According to the standards proposed by BB Xohot (1966), coal pores were classified into four types, i.e. macropores (with a pore diameter >1000 nm), mesopores (with a pore diameter 100–1000 nm), fine pores (with a pore diameter 10–100 nm), and micropores (with a pore diameter <10 nm). According to mercury injection tests and additional data available (Table 1), the average porosity in Manas is 7.10%. Coal seams have good reservoir properties and interconnectivity, but there is some heterogeneity. Pore diameters range between 1 and 1000 nm, and micropores and fine pores with diameters less than 100 nm account for the largest percentage, followed by mesopores. The largest mercury saturation was 64.41% on average, while the efficiency of mercury withdrawal was 27.49% on average. This result indicates high porosity and interconnectivity of coal reservoirs; however, pore distribution is not uniform. Most pores are inkbottle-shaped pores, and thus, the efficiency of mercury withdrawal was low (Figure 5).

Figure 4.

SEM photos of micropores, ^#2 coal seam, Manas. (a) Intergranular pores, (b) tissue pores, (c) tissue pores and intergranular pores, (d) friction pores, (e) dissolved pores, and (f) tissue pores. SEM: scanning electron microscope.

Table 1.

Statistics of mercury injection results in Manas.

Sample	Permeability 10⁻³ µm²	Porosity (%)	Mercury saturation (%)		Max. efficiency of mercury withdrawal (%)	Displacement pressure (MPa)	Pore diameter (µm)			Percentage
Sample	Permeability 10⁻³ µm²	Porosity (%)	Max.	Residual	Max. efficiency of mercury withdrawal (%)	Displacement pressure (MPa)	Max.	Avg.	Median	Micropore + fine pore	Mesopore	Macropore
DX-1	0.187	5.11	68.300	51.547	24.529	0.282	2.610	0.352	0.023	56.67	31.61	11.72
DX-5	0.009	3.62	82.542	55.131	33.209	0.217	3.382	0.900	0.095	63.01	33.59	3.39
SG-4	0.109	8.74	52.630	39.266	25.392	4.169	0.176	0.070	0.011	58.53	28.70	12.78
SG-5	0.109	10.32	54.160	39.619	26.849	4.143	0.178	0.073	0.013	38.48	24.90	36.63

Figure 5.

Curves of mercury injection, Manas.

Figure 6.

Relationship between the pore diameter and specific surface area of typical samples from Manas.

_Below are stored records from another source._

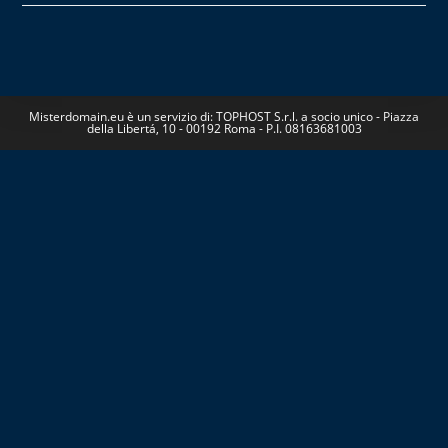
Misterdomain.eu è un servizio di: TOPHOST S.r.l. a socio unico - Piazza
della Libertá, 10 - 00192 Roma - P.I. 08163681003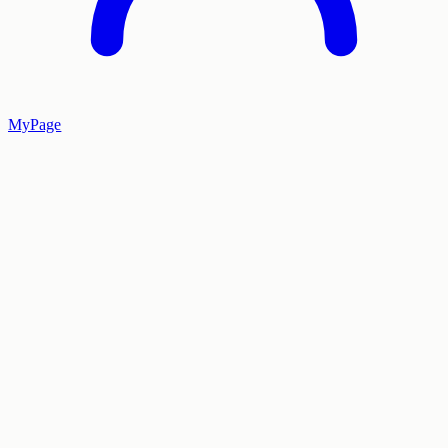
MyPage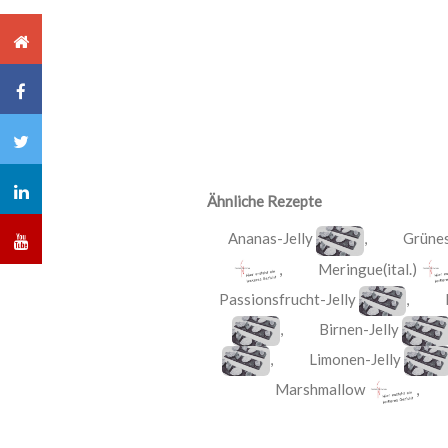
Ähnliche Rezepte
Ananas-Jelly
,
Grünes
,
Meringue(ital.)
Passionsfrucht-Jelly
,
,
Birnen-Jelly
,
Limonen-Jelly
Marshmallow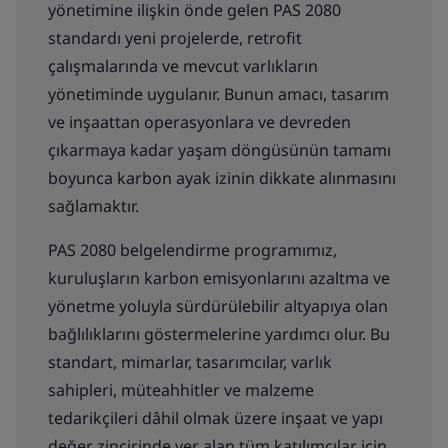
yönetimine ilişkin önde gelen PAS 2080
standardı yeni projelerde, retrofit
çalışmalarında ve mevcut varlıkların
yönetiminde uygulanır. Bunun amacı, tasarım
ve inşaattan operasyonlara ve devreden
çıkarmaya kadar yaşam döngüsünün tamamı
boyunca karbon ayak izinin dikkate alınmasını
sağlamaktır.
PAS 2080 belgelendirme programımız,
kuruluşların karbon emisyonlarını azaltma ve
yönetme yoluyla sürdürülebilir altyapıya olan
bağlılıklarını göstermelerine yardımcı olur. Bu
standart, mimarlar, tasarımcılar, varlık
sahipleri, müteahhitler ve malzeme
tedarikçileri dâhil olmak üzere inşaat ve yapı
değer zincirinde yer alan tüm katılımcılar için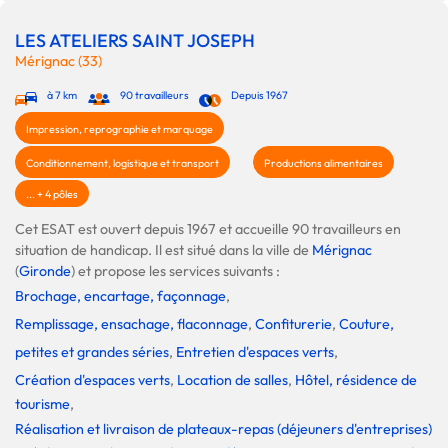
LES ATELIERS SAINT JOSEPH
Mérignac (33)
à 7 km
90 travailleurs
Depuis 1967
Impression, reprographie et marquage
Conditionnement, logistique et transport
Productions alimentaires
... + 4 pôles
Cet ESAT est ouvert depuis 1967 et accueille 90 travailleurs en
situation de handicap. Il est situé dans la ville de
Mérignac
(
Gironde
) et propose les services suivants :
Brochage, encartage, façonnage
,
Remplissage, ensachage, flaconnage
,
Confiturerie
,
Couture,
petites et grandes séries
,
Entretien d'espaces verts
,
Création d'espaces verts
,
Location de salles
,
Hôtel, résidence de
tourisme
,
Réalisation et livraison de plateaux-repas (déjeuners d'entreprises)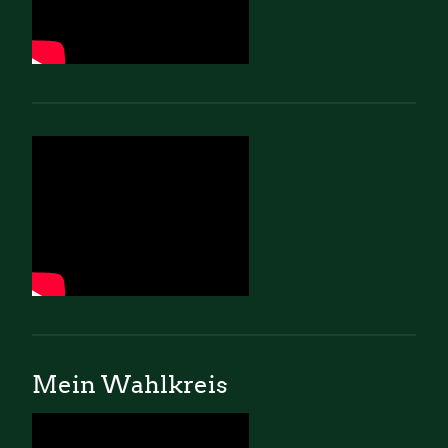
Mein Wahlkreis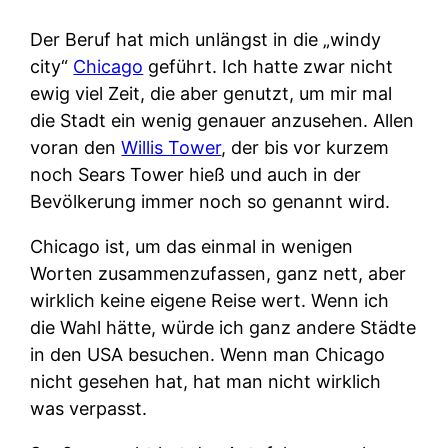
Der Beruf hat mich unlängst in die „windy
city“
Chicago
geführt. Ich hatte zwar nicht
ewig viel Zeit, die aber genutzt, um mir mal
die Stadt ein wenig genauer anzusehen. Allen
voran den
Willis Tower
, der bis vor kurzem
noch Sears Tower hieß und auch in der
Bevölkerung immer noch so genannt wird.
Chicago ist, um das einmal in wenigen
Worten zusammenzufassen, ganz nett, aber
wirklich keine eigene Reise wert. Wenn ich
die Wahl hätte, würde ich ganz andere Städte
in den USA besuchen. Wenn man Chicago
nicht gesehen hat, hat man nicht wirklich
was verpasst.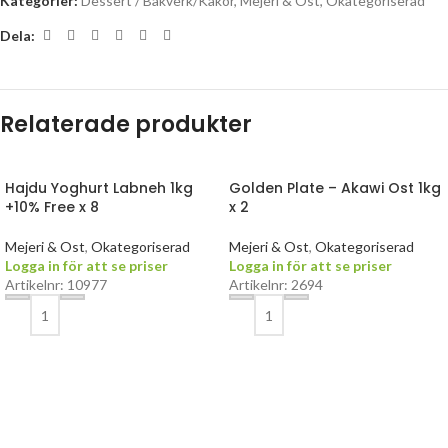
Kategorier:
Dessert / Bakverk/Kakor
,
Mejeri & Ost
,
Okategoriserad
Dela:
Relaterade produkter
Hajdu Yoghurt Labneh 1kg
Golden Plate – Akawi Ost 1kg
+10% Free x 8
x 2
Mejeri & Ost
,
Okategoriserad
Mejeri & Ost
,
Okategoriserad
Logga in för att se priser
Logga in för att se priser
Artikelnr: 10977
Artikelnr: 2694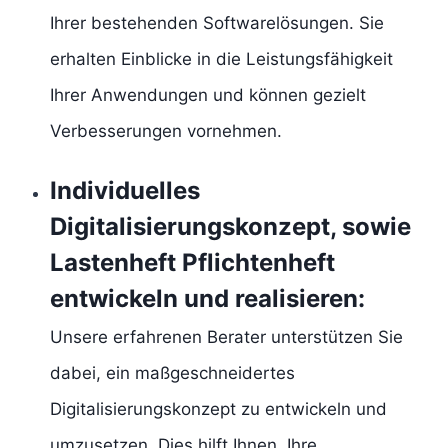
Ihrer bestehenden Softwarelösungen. Sie
erhalten Einblicke in die Leistungsfähigkeit
Ihrer Anwendungen und können gezielt
Verbesserungen vornehmen.
Individuelles
Digitalisierungskonzept, sowie
Lastenheft Pflichtenheft
entwickeln und realisieren
:
Unsere erfahrenen Berater unterstützen Sie
dabei, ein maßgeschneidertes
Digitalisierungskonzept zu entwickeln und
umzusetzen. Dies hilft Ihnen, Ihre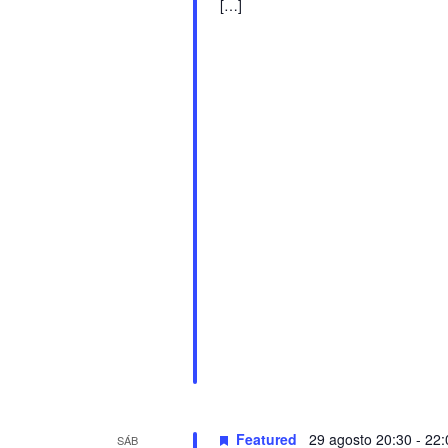
[…]
Featured
29 agosto 20:30
-
22:
SÁB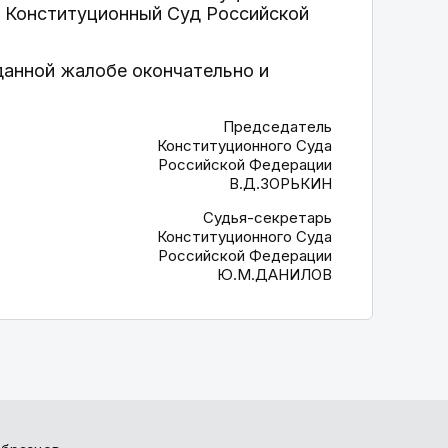
в Конституционный Суд Российской
данной жалобе окончательно и
Председатель
Конституционного Суда
Российской Федерации
В.Д.ЗОРЬКИН
Судья-секретарь
Конституционного Суда
Российской Федерации
Ю.М.ДАНИЛОВ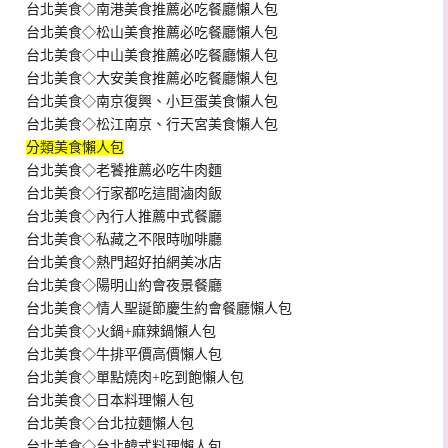
台北美食◇南港美食推薦必吃餐廳懶人包
台北美食◇松山美食推薦必吃餐廳懶人包
台北美食◇中山美食推薦必吃餐廳懶人包
台北美食◇大安美食推薦必吃餐廳懶人包
台北美食◇南京復興、小巨蛋美食懶人包
台北美食◇松江南京、行天宮美食懶人包
分類美食懶人包
台北美食◇老饕推薦必吃牛肉麵
台北美食◇行家都吃這間滷肉飯
台北美食◇內行人推薦中式餐廳
台北美食◇私藏之不限時咖啡廳
台北美食◇熱門超好拍網美冰店
台北美食◇陽明山約會夜景餐廳
台北美食◇情人聖誕節慶生約會餐廳懶人包
台北美食◇火鍋+麻辣鍋懶人包
台北美食◇牛排平價高價懶人包
台北美食◇單點燒肉+吃到飽懶人包
台北美食◇日本料理懶人包
台北美食◇台北拉麵懶人包
台北美食◇台北韓式料理懶人包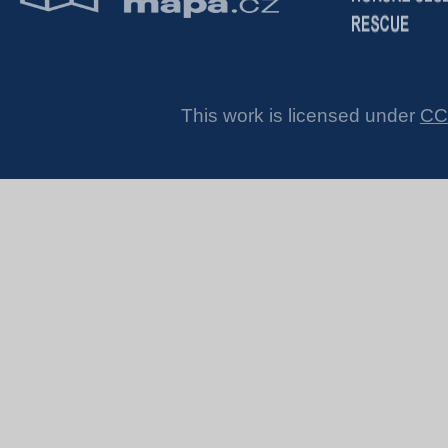
This work is licensed under
CC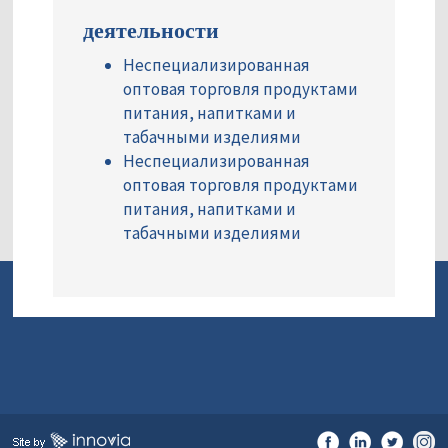
деятельности
Неспециализированная
оптовая торговля продуктами
питания, напитками и
табачными изделиями
Неспециализированная
оптовая торговля продуктами
питания, напитками и
табачными изделиями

Specific surface area is an important indicator that reflects the micropore structure and adsorbable surface of coal seams (Karl-Heinz et al., 2008). As shown in Table 2, the BET specific surface area ranges between 0.624 and 9.585 m²/g with an average of 3.407 m²/g. The BJH total pore volume is 0.00601 ml/g on average, and the average pore diameter is 5.83 nm. As shown in Figure 6, micropores with a diameter less than 10 nm contribute most to the specific surface area; this may be attributed to the greater adsorption of methane by micropores than by fine pores and mesopores (Chen et al., 2013; Zhao and Tang, 2001). Consequently, the volume of adsorbed methane linearly increases with the pore specific surface area, and adsorption saturation linearly decreases with the pore specific surface area. In other words, a large specific surface area is favorable for methane adsorption (Meng et al., 2015). This study determined that the pore conditions of coal seams in Manas are relatively good. The pore space in coal seams is mainly composed of micropores and fine pores, which is favorable for CBM adsorption.

Table 2.

Statistics of low-temperature nitrogen adsorption results in Manas.

Sample	Coal seam	Coal mine	BET specific surface area (m²/g)	BJH total pore volume (ml/g)	Average pore diameter (nm)
TF-2	No. 5	Tianfu	1.586	0.004959	10.757
SG-4	No. 5	Shawan-Hengyuan	1.507	0.003636	4.010
SG-5	No. 5	Baye	0.624	0.001841	3.219
HG-1	No. 2	Dahonggou	2.788	0.006707	4.028
KG-1	No. 2	Kuan'gou	2.988	0.005854	7.458
KG-2	No. 2	Kuan'gou	4.774	0.008611	6.880
XG-1	No. 2	Shitizi-Xigou	9.585	0.010456	4.448

Permeability

(1) Method

The permeability of coal seams is a matter of concern in CBM production because the coefficient of recovery is dependent on permeability if the gas content reaches a critical recoverable limit in situ. Accurate permeability measurements are commonly obtained through an injection/fall-off test. As there was only one well, MMC2, involved in well testing, additional information about permeability came from lab tests of coal samples from the coal mine.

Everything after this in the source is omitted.